Hi mi name is Enrique and this is very helpful to me cause I really couldn’t ever tell people which things I was afraid of. Well many things such as people laughing at raves or partys used to scare me so much, also hear messages from the TV or the radio especific to me. Neighbors spying and hearing me.

Psicodelich drugs + sensitive schizophrenic profile = very very bad idea

I was paying for panic attacks and voices in my head buying drugs. I quit weed for about a year recieved medical atention and everything went better. I started smoke weed again and I found that every single time I smoke weed I get this light paranoid but now I’m aware that the problem is just in my mind in some cases with a couple of beers and smoking a minimun amount I can let the sh*t go away but sometimes I can’t. I read this article about many many people who has been trough the same experience and they can calm down the anxiaty with a little medical anti-anxiaty pills.

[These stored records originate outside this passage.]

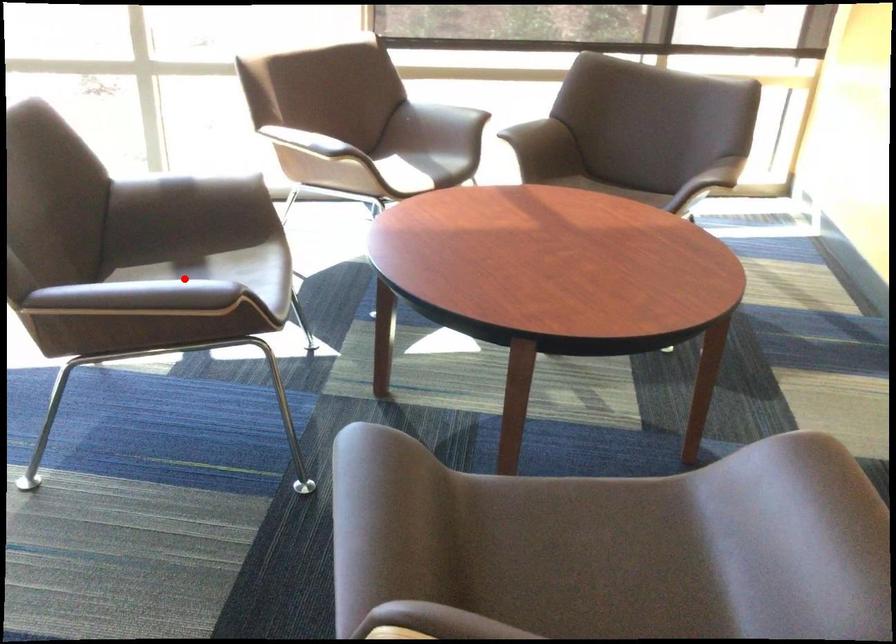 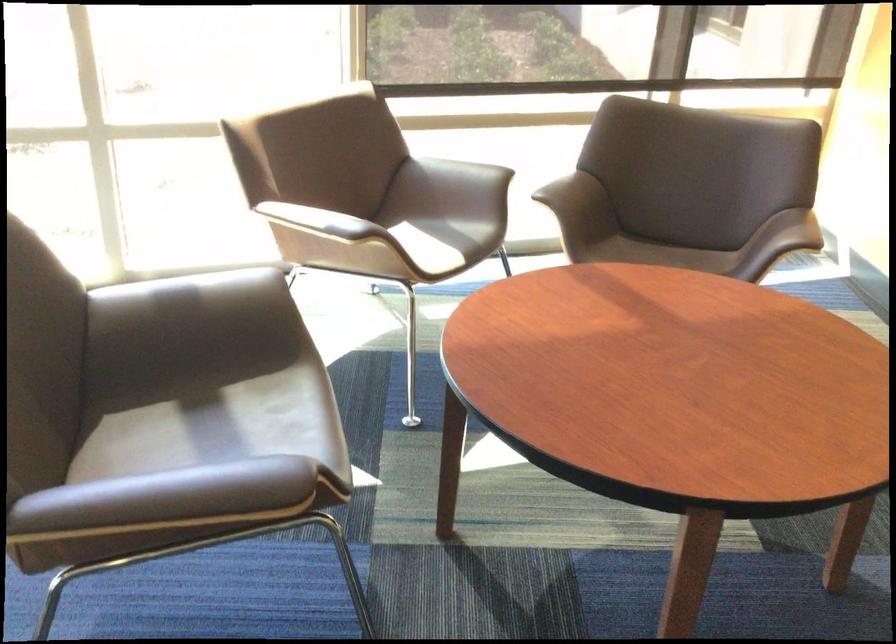 In the second image, find the point that corresponds to the highlighted location in the first image.

(197, 417) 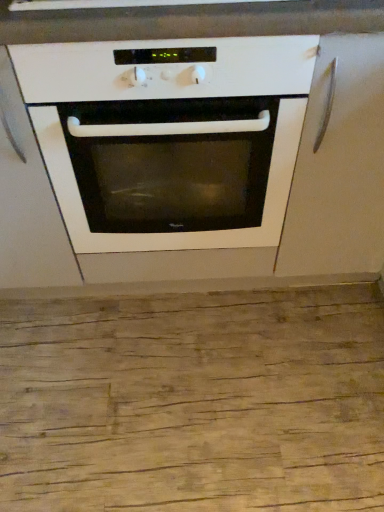 Question: In terms of size, does white glossy oven at center appear bigger or smaller than white matte cabinet at center, arranged as the 2th cabinetry when viewed from the right?

Choices:
 (A) small
 (B) big

Answer: (B)

Question: Is white glossy oven at center in front of or behind white matte cabinet at center, the first cabinetry from the left, in the image?

Choices:
 (A) front
 (B) behind

Answer: (A)

Question: Estimate the real-world distances between objects in this image. Which object is closer to the matte white cabinet at right, the first cabinetry from the right?

Choices:
 (A) white glossy oven at center
 (B) white matte cabinet at center, the first cabinetry from the left

Answer: (A)

Question: Estimate the real-world distances between objects in this image. Which object is farther from the matte white cabinet at right, which is the second cabinetry in left-to-right order?

Choices:
 (A) white glossy oven at center
 (B) white matte cabinet at center, arranged as the 2th cabinetry when viewed from the right

Answer: (B) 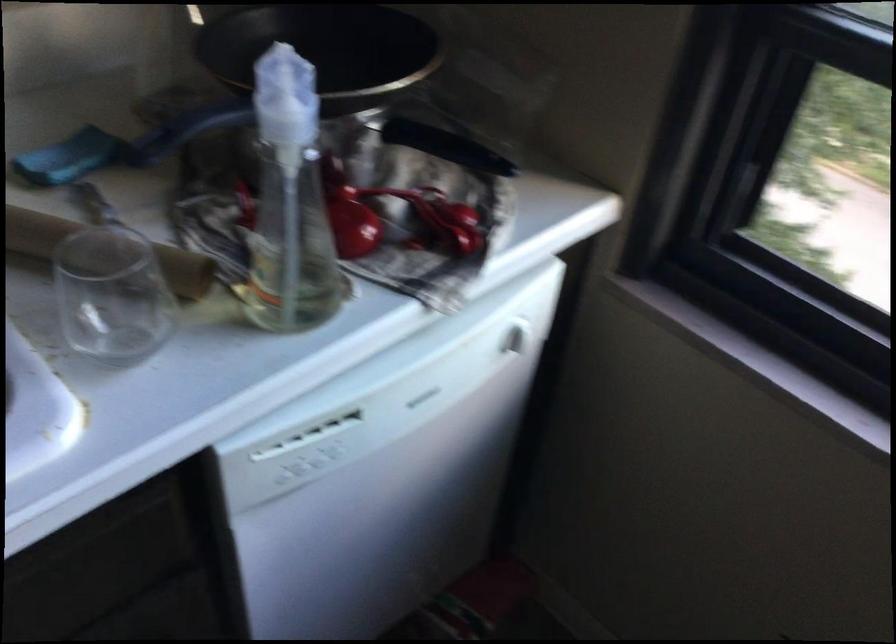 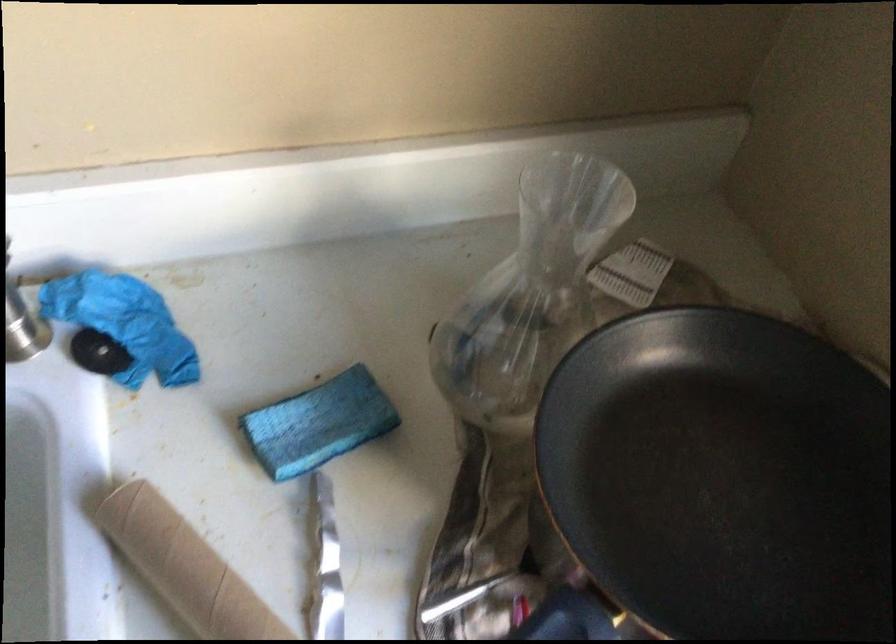 Question: The camera is either moving clockwise (left) or counter-clockwise (right) around the object. The first image is from the beginning of the video and the second image is from the end. Is the camera moving left or right when shooting the video?

Choices:
 (A) Left
 (B) Right

Answer: (B) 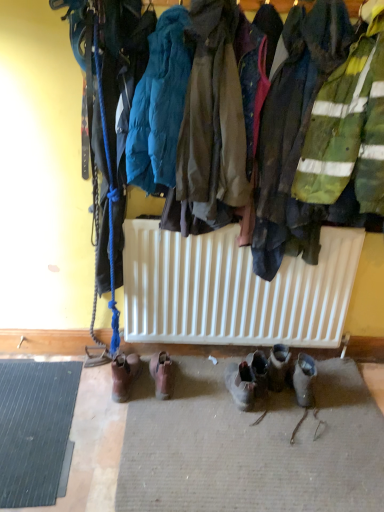 Question: From a real-world perspective, is brown fabric jacket at center, which is counted as the 1th jacket, starting from the right, below brown leather boots at center, placed as the third footwear when sorted from right to left?

Choices:
 (A) no
 (B) yes

Answer: (A)

Question: Is brown fabric jacket at center, the 2th jacket positioned from the left, bigger than brown leather boots at center, placed as the third footwear when sorted from right to left?

Choices:
 (A) no
 (B) yes

Answer: (B)

Question: From the image's perspective, is brown fabric jacket at center, the 2th jacket positioned from the left, over brown leather boots at center, placed as the third footwear when sorted from right to left?

Choices:
 (A) no
 (B) yes

Answer: (B)

Question: Is the depth of brown fabric jacket at center, the 2th jacket positioned from the left, greater than that of brown leather boots at center, positioned as the 2th footwear in left-to-right order?

Choices:
 (A) no
 (B) yes

Answer: (A)

Question: Can you confirm if brown fabric jacket at center, which is counted as the 1th jacket, starting from the right, is thinner than brown leather boots at center, positioned as the 2th footwear in left-to-right order?

Choices:
 (A) no
 (B) yes

Answer: (A)

Question: Considering the positions of brown leather boots at lower center, the 3th footwear from the left, and brown leather boots at lower center, the first footwear in the right-to-left sequence, in the image, is brown leather boots at lower center, the 3th footwear from the left, wider or thinner than brown leather boots at lower center, the first footwear in the right-to-left sequence,?

Choices:
 (A) wide
 (B) thin

Answer: (B)

Question: In the image, is brown leather boots at lower center, the 3th footwear from the left, on the left side or the right side of brown leather boots at lower center, the first footwear in the right-to-left sequence?

Choices:
 (A) right
 (B) left

Answer: (B)

Question: From the image's perspective, is brown leather boots at lower center, the 2th footwear positioned from the right, located above or below brown leather boots at lower center, the 4th footwear from the left?

Choices:
 (A) below
 (B) above

Answer: (A)

Question: From their relative heights in the image, would you say brown leather boots at lower center, the 3th footwear from the left, is taller or shorter than brown leather boots at lower center, the first footwear in the right-to-left sequence?

Choices:
 (A) tall
 (B) short

Answer: (B)

Question: From the image's perspective, is brown leather boots at lower center, the 4th footwear from the left, located above or below brown fabric jacket at center, which is counted as the 1th jacket, starting from the right?

Choices:
 (A) below
 (B) above

Answer: (A)

Question: Is brown leather boots at lower center, the first footwear in the right-to-left sequence, inside or outside of brown fabric jacket at center, which is counted as the 1th jacket, starting from the right?

Choices:
 (A) inside
 (B) outside

Answer: (B)

Question: In terms of size, does brown leather boots at lower center, the 4th footwear from the left, appear bigger or smaller than brown fabric jacket at center, which is counted as the 1th jacket, starting from the right?

Choices:
 (A) small
 (B) big

Answer: (A)

Question: From a real-world perspective, is brown leather boots at lower center, the first footwear in the right-to-left sequence, above or below brown fabric jacket at center, the 2th jacket positioned from the left?

Choices:
 (A) above
 (B) below

Answer: (B)

Question: Considering their positions, is brown leather boots at lower center, the 3th footwear from the left, located in front of or behind brown fabric jacket at center, the 2th jacket positioned from the left?

Choices:
 (A) behind
 (B) front

Answer: (A)

Question: Which is correct: brown leather boots at lower center, the 2th footwear positioned from the right, is inside brown fabric jacket at center, the 2th jacket positioned from the left, or outside of it?

Choices:
 (A) outside
 (B) inside

Answer: (A) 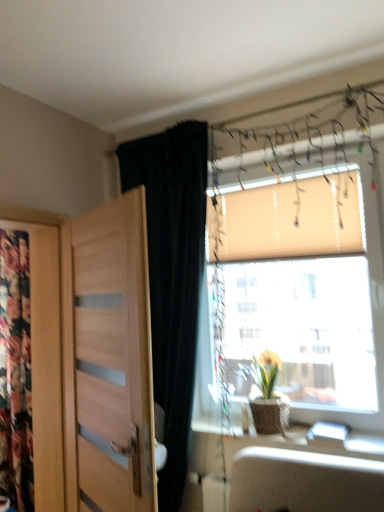 The height and width of the screenshot is (512, 384). I want to click on beige fabric blind at upper right, so [x=291, y=221].

Image resolution: width=384 pixels, height=512 pixels. Describe the element at coordinates (108, 360) in the screenshot. I see `light brown wood door at left` at that location.

Where is `beige fabric blind at upper right`? Image resolution: width=384 pixels, height=512 pixels. beige fabric blind at upper right is located at coordinates (291, 221).

Considering the sizes of objects green leafy plant in woven basket at window and floral fabric at left in the image provided, who is wider, green leafy plant in woven basket at window or floral fabric at left?

With larger width is green leafy plant in woven basket at window.

Is green leafy plant in woven basket at window in contact with floral fabric at left?

No, green leafy plant in woven basket at window is not in contact with floral fabric at left.

Considering the relative sizes of green leafy plant in woven basket at window and floral fabric at left in the image provided, is green leafy plant in woven basket at window shorter than floral fabric at left?

Correct, green leafy plant in woven basket at window is not as tall as floral fabric at left.

From the picture: Which is nearer, [279,406] or [22,384]?

Point [279,406] appears to be closer to the viewer than point [22,384].

Which of these two, floral fabric at left or beige fabric blind at upper right, stands taller?

floral fabric at left.

Would you say beige fabric blind at upper right is part of floral fabric at left's contents?

Actually, beige fabric blind at upper right is outside floral fabric at left.

Considering the points (20, 359) and (264, 258), which point is in front, point (20, 359) or point (264, 258)?

The point (264, 258) is closer.

From the image's perspective, is floral fabric at left positioned above or below wooden blinds at upper right?

floral fabric at left is below wooden blinds at upper right.

Does floral fabric at left contain wooden blinds at upper right?

Definitely not — wooden blinds at upper right is not inside floral fabric at left.

Considering their positions, is floral fabric at left located in front of or behind wooden blinds at upper right?

Visually, floral fabric at left is located behind wooden blinds at upper right.

From the image's perspective, is wooden blinds at upper right beneath light brown wood door at left?

Actually, wooden blinds at upper right appears above light brown wood door at left in the image.

Is wooden blinds at upper right touching light brown wood door at left?

No, wooden blinds at upper right is not next to light brown wood door at left.

Looking at this image, considering the sizes of objects wooden blinds at upper right and light brown wood door at left in the image provided, who is smaller, wooden blinds at upper right or light brown wood door at left?

light brown wood door at left.

From a real-world perspective, which is physically below, wooden blinds at upper right or light brown wood door at left?

light brown wood door at left, from a real-world perspective.

Does light brown wood door at left appear on the right side of black velvet curtain at left?

In fact, light brown wood door at left is to the left of black velvet curtain at left.

Does point (104, 359) appear closer or farther from the camera than point (170, 253)?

And you could say, well and why don’t you just cut the hemp? Why are you so afraid of reality that you have to smoke a joint to feel fine? Well let me tell you that I’m 25 years old now, I have a kid, a job and wife. And sometimes I can’t just let the bad thoughs of monotony, relationship problems that I have to anesthetize me and weed makes me happy, I inmedietly forget about work issues and I laugh with mi kid and wife and everything seems cool to me again, I know that it doesn’t fix my situation but It gives me strenght to continue the next day.